# WHAT THIS TASK INVOLVES:
A word-for-word copy of all entries is required, without images.

# RECORDS SHOWN:
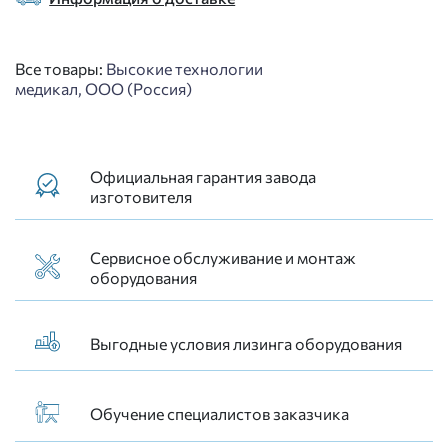
Все товары:
Высокие технологии
медикал, ООО (Россия)
Официальная гарантия завода
изготовителя
Сервисное обслуживание и монтаж
оборудования
Выгодные условия лизинга оборудования
Обучение специалистов заказчика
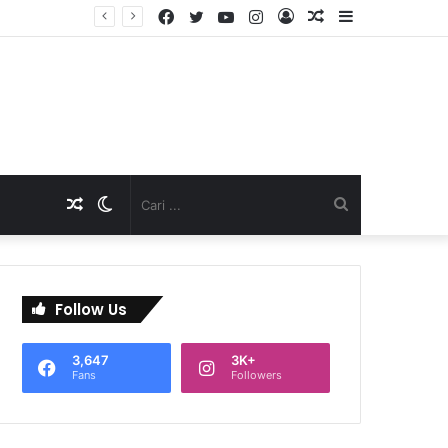
Facebook
Twitter
YouTube
Instagram
Log
Artikel
Sidebar
TNI Dukung Pelayanan Terpadu, Danramil Sukaraja Hadiri Rekam E-KTP, Pemeriksaan Mata, dan Bazar UMKM di Bojongsawah
In
Acak
Artikel
Switch
Cari
Acak
skin
...
Follow Us
3,647
3K+
Fans
Followers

# RESPONSE BOX:
Все товары:
Высокие технологии
медикал, ООО (Россия)
Официальная гарантия завода
изготовителя
Сервисное обслуживание и монтаж
оборудования
Выгодные условия лизинга оборудования
Обучение специалистов заказчика
Facebook
Twitter
YouTube
Instagram
Log
Artikel
Sidebar
TNI Dukung Pelayanan Terpadu, Danramil Sukaraja Hadiri Rekam E-KTP, Pemeriksaan Mata, dan Bazar UMKM di Bojongsawah
In
Acak
Artikel
Switch
Cari
Acak
skin
...
Follow Us
3,647
3K+
Fans
Followers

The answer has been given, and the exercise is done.